Prestone Printing is an offset, digital and large-format boutique commercial shop that generates $23 million in annual revenues. It digitally produces business cards, brochures, folders, tickets and direct mail pieces, with saddlestitching and perfect binding capabilities. Near-line finishing is the configuration of choice for the Long Island printer.

“Until recently, we would print 200 digital jobs a day and go to the cutters, folders, stitchers,” explains Ira Wechsler, vice president of operations for Prestone Printing. “But we found that we were running short on most jobs.

“Since purchasing the Duplo slitter and stitcher, waste is down to a minimum,” he adds. “We’ve also found that it is so much quicker and there’s no chance of packaging errors. I love that we can print, slit and pack with one person.”

Off-line Advantages

Sometimes, finishing equipment is just too quick to be integrated in-line with a digital press. That was the case with Mail Print, a 24-year-old Kansas City, Mo.-based operation that generates—you guessed it—personalized direct mail along with saddlestitched and perfect-bound books. President Eric Danner says the company has become adept at digital work, which touches 95 percent of the items produced by Mail Print.

“Virtually everything we print is personalized in some way,” he says.

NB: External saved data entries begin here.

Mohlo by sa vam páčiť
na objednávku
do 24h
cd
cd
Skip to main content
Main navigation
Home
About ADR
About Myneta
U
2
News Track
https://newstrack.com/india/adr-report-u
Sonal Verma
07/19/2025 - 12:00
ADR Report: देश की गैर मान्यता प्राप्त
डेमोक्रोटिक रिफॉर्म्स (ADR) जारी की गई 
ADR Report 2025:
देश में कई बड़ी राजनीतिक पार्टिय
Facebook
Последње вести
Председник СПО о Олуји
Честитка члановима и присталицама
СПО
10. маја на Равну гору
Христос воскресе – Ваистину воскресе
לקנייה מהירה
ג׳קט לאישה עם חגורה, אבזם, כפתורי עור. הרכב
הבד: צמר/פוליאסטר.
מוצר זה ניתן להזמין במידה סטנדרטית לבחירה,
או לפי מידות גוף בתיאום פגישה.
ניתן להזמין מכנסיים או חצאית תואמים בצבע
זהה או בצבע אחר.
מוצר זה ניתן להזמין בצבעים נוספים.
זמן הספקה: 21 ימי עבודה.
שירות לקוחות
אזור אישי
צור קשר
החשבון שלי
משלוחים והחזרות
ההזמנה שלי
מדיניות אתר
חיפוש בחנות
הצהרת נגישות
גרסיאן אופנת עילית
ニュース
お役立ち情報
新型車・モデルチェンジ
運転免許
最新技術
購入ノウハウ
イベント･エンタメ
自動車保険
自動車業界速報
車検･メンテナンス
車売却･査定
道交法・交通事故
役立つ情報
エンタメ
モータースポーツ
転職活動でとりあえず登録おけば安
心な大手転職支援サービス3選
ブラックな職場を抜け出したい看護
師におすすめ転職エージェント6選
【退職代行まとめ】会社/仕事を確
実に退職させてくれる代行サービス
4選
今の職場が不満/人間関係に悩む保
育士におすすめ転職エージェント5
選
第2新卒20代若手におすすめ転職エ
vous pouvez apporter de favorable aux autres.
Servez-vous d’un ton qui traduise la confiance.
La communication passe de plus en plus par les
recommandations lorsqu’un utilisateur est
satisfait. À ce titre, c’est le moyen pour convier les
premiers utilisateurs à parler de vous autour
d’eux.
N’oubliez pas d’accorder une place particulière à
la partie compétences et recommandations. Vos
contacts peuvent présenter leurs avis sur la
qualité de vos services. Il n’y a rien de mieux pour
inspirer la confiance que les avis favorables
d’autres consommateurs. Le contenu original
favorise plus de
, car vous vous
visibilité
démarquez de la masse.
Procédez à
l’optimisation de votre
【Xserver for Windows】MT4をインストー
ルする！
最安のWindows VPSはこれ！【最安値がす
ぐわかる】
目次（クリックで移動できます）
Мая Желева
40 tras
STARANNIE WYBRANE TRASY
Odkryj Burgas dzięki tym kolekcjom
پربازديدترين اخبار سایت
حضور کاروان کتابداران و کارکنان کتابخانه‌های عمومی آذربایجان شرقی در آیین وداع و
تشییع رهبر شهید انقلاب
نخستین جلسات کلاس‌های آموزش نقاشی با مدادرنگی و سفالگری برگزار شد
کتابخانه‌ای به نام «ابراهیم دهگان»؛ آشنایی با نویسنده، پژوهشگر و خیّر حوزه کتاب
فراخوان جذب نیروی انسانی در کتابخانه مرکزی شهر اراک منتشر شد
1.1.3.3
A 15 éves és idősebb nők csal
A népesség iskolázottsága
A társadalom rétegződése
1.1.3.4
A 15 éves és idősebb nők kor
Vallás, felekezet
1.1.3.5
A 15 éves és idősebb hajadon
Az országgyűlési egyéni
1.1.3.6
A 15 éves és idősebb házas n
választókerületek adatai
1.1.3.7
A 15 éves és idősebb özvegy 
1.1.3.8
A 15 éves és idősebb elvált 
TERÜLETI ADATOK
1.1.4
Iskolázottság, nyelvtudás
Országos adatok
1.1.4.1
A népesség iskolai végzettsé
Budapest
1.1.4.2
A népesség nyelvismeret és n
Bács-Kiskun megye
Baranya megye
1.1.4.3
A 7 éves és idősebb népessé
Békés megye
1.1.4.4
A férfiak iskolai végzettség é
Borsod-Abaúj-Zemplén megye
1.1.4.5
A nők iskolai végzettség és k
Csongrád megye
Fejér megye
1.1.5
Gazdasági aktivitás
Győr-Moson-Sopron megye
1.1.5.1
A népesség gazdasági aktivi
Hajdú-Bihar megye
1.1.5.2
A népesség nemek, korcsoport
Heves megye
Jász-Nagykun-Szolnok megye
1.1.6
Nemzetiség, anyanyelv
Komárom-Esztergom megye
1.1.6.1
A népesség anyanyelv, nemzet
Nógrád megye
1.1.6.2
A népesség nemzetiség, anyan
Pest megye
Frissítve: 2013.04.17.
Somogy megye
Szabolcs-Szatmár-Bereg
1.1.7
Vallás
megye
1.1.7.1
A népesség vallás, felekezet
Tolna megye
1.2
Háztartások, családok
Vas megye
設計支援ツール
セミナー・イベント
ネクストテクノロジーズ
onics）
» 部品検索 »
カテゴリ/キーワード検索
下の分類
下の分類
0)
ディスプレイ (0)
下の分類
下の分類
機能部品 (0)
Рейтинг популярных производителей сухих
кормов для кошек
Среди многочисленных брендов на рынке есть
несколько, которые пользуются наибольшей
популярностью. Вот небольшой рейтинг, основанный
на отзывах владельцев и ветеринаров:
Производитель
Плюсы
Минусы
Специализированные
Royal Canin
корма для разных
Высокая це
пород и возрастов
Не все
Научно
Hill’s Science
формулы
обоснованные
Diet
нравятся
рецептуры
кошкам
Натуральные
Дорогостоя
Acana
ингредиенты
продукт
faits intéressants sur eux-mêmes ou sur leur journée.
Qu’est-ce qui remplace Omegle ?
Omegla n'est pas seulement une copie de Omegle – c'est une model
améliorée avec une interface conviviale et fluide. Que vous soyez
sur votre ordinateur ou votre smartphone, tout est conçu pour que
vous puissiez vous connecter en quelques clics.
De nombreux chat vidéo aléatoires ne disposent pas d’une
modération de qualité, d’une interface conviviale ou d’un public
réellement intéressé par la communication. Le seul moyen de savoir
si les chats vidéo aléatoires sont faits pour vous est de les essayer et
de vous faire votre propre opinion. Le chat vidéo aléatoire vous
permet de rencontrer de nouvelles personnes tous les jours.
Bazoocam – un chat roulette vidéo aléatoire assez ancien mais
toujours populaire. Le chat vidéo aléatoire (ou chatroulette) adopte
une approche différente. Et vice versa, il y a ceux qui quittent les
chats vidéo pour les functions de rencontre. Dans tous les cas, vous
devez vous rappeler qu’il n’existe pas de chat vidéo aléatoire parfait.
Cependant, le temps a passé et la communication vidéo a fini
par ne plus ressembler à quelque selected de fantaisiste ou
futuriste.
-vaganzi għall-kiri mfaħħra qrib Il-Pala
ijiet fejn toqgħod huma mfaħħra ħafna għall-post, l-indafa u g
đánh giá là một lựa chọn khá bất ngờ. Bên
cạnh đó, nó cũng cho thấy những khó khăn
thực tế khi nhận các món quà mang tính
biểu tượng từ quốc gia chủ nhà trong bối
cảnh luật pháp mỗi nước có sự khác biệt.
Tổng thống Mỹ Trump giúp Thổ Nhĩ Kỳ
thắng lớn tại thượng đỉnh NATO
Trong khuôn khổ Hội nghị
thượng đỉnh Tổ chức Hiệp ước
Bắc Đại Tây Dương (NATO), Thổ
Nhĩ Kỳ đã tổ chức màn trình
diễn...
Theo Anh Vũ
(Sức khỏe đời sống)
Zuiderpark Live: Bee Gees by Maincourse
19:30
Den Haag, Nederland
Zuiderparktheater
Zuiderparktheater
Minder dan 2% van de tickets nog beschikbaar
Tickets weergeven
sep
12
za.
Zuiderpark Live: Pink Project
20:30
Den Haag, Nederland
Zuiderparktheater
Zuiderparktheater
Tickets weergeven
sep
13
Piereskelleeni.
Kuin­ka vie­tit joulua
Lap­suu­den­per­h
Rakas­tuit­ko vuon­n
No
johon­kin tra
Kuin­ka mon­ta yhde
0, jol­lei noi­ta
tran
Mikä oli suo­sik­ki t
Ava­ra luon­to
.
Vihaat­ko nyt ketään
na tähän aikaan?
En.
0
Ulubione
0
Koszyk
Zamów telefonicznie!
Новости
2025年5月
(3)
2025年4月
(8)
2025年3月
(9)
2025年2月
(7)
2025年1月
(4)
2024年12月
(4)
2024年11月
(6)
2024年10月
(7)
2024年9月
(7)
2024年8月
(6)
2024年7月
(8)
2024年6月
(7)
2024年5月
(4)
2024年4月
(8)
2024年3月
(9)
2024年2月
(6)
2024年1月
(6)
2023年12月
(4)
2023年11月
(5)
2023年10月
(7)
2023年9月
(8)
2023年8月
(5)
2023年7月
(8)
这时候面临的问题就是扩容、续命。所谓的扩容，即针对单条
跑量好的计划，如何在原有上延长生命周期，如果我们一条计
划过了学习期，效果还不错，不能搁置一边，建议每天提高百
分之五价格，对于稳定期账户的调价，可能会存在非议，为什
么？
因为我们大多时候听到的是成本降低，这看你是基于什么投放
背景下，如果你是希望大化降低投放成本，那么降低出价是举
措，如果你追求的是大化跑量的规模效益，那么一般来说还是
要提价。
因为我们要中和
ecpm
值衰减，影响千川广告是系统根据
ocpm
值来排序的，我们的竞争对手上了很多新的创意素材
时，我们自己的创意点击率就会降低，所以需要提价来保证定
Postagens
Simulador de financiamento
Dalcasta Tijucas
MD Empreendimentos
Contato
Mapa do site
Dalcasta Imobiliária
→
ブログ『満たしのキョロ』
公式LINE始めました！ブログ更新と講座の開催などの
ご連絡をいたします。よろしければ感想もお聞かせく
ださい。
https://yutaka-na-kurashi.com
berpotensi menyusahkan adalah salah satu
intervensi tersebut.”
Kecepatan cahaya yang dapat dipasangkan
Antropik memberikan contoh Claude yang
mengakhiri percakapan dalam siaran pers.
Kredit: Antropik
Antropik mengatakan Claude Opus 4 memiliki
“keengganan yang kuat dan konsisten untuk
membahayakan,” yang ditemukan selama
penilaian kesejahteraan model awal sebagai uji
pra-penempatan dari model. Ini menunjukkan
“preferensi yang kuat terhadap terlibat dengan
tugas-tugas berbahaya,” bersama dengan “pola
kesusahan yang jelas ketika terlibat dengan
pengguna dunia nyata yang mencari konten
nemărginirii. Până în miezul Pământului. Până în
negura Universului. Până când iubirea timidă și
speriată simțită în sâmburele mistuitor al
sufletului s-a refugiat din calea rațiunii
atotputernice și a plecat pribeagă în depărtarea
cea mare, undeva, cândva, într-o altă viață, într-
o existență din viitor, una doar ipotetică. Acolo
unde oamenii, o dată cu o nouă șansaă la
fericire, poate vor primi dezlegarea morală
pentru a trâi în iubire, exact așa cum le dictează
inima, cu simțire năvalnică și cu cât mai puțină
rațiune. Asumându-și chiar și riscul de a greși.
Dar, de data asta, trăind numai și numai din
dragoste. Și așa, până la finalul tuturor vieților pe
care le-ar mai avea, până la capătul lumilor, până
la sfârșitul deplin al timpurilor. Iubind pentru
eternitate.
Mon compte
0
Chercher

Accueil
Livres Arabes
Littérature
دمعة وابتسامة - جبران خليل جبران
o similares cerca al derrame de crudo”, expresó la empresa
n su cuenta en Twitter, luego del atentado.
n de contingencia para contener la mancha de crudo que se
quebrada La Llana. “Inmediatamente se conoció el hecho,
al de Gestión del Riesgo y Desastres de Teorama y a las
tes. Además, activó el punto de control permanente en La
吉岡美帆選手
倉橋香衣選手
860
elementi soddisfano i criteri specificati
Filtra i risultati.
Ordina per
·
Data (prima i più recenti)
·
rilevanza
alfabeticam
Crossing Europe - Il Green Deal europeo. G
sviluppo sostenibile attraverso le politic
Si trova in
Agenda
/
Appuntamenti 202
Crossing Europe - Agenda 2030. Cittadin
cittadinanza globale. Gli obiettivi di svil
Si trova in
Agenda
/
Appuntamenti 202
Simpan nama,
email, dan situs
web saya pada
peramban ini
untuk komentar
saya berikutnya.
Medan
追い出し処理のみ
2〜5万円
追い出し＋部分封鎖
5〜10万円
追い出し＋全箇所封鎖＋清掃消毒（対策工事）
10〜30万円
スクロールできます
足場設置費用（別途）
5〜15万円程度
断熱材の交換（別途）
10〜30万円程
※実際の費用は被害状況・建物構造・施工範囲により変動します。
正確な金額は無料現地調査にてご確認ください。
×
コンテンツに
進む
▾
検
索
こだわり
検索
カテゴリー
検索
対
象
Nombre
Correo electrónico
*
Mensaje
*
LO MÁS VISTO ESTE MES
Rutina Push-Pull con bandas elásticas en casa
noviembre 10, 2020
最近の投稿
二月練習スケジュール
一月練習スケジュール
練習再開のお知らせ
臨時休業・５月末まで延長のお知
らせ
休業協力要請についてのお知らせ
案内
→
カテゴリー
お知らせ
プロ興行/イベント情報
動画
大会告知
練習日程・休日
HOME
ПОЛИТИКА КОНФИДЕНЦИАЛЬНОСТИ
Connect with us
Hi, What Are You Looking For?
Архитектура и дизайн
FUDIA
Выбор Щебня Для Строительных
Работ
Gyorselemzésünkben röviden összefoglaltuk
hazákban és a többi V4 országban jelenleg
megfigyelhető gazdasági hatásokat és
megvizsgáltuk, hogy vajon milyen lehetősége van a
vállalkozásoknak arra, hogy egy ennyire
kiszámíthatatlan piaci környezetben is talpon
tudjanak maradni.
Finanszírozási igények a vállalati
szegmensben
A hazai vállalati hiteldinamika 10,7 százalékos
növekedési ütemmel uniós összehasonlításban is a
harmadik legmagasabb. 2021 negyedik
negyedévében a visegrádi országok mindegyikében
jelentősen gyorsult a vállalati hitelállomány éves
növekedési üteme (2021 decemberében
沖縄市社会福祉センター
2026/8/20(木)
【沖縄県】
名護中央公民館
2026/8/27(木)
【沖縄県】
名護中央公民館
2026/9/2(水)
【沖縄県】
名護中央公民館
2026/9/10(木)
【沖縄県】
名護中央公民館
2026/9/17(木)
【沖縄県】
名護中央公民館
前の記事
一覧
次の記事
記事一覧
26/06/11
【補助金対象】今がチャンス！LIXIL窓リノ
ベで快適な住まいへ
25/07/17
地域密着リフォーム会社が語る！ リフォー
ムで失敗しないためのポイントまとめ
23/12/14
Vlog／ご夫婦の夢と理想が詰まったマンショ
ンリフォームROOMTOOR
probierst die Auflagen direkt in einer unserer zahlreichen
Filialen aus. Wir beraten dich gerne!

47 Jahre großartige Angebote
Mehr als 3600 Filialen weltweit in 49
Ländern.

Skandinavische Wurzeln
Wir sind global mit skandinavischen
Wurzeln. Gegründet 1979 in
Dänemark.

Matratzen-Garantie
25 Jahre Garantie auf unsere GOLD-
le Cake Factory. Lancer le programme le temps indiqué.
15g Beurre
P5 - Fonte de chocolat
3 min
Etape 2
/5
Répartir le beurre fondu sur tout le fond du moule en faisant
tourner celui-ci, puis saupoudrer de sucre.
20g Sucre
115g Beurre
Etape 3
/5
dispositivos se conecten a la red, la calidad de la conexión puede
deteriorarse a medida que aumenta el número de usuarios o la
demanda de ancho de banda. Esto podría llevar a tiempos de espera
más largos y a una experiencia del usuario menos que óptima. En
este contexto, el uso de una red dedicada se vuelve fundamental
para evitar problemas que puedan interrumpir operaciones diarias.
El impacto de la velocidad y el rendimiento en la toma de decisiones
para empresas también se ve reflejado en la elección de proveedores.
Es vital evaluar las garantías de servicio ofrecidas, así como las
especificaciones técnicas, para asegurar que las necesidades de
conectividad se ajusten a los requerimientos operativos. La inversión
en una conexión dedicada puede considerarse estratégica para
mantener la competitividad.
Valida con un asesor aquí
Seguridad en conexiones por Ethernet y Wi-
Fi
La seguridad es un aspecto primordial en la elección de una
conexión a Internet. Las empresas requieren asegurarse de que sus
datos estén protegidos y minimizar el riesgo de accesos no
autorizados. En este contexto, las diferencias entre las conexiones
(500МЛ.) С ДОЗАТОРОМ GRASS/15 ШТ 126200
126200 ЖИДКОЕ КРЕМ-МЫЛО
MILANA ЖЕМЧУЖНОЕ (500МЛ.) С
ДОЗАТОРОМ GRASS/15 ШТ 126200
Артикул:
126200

Digital printing rolls off a quartet of HP Indigo presses and an HP T200 inkjet web press at Mail Print. Danner believes that the off-line finishing process has inherent advantages over in-line production.

“If the press stops, then the bindery stops. So why tie the two together?” he relates. “In the case of the bindery line we installed, it runs twice as fast as the web press. So, if I was running the press all the time, I’d still be under­utilizing the bindery line.”

Long runs are an exception, not the rule, for Mail Print when it comes to direct mail production. The printer churns out between 20 and 30 jobs per day with an aggregate total of about 200,000 pieces. A long run length might touch the 50,000 range, according to Danner.